**DATA TO PROCESS:**
※ ※ ※

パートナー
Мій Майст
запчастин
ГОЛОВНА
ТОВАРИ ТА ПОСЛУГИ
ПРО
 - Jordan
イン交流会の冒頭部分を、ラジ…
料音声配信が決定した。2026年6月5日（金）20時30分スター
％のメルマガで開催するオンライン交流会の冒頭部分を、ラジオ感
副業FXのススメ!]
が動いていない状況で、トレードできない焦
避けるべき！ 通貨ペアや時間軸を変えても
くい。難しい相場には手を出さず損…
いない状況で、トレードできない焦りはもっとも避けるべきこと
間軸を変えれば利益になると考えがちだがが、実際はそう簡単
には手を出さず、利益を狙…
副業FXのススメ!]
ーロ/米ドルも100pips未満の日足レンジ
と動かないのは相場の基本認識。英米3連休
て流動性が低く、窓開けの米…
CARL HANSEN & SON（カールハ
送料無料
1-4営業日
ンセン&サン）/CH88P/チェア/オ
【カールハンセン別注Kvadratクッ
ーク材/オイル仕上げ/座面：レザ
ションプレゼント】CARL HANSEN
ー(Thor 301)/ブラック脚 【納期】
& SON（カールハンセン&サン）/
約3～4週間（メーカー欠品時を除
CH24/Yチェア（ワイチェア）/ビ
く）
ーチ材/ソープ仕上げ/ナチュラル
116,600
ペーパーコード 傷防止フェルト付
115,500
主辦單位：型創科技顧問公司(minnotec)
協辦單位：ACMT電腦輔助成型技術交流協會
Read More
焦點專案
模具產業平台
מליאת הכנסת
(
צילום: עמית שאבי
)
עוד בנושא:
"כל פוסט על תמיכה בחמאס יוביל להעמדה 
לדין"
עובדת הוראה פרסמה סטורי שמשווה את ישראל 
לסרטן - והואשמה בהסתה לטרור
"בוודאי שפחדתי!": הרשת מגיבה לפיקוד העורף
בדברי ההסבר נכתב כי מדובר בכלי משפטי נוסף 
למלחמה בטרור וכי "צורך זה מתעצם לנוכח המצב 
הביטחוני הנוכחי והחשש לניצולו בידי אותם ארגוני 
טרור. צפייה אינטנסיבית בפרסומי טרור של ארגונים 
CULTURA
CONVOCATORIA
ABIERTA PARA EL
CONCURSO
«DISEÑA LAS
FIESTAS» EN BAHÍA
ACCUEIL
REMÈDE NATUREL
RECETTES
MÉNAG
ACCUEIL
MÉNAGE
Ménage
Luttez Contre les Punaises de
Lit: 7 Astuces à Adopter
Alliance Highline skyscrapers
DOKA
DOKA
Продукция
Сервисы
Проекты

※ ※ ※

The required output is an exact retyping of the lines from the one that contains "צילום: עמית שאבי" through the last line of the material above.

צילום: עמית שאבי
)
עוד בנושא:
"כל פוסט על תמיכה בחמאס יוביל להעמדה 
לדין"
עובדת הוראה פרסמה סטורי שמשווה את ישראל 
לסרטן - והואשמה בהסתה לטרור
"בוודאי שפחדתי!": הרשת מגיבה לפיקוד העורף
בדברי ההסבר נכתב כי מדובר בכלי משפטי נוסף 
למלחמה בטרור וכי "צורך זה מתעצם לנוכח המצב 
הביטחוני הנוכחי והחשש לניצולו בידי אותם ארגוני 
טרור. צפייה אינטנסיבית בפרסומי טרור של ארגונים 
CULTURA
CONVOCATORIA
ABIERTA PARA EL
CONCURSO
«DISEÑA LAS
FIESTAS» EN BAHÍA
ACCUEIL
REMÈDE NATUREL
RECETTES
MÉNAG
ACCUEIL
MÉNAGE
Ménage
Luttez Contre les Punaises de
Lit: 7 Astuces à Adopter
Alliance Highline skyscrapers
DOKA
DOKA
Продукция
Сервисы
Проекты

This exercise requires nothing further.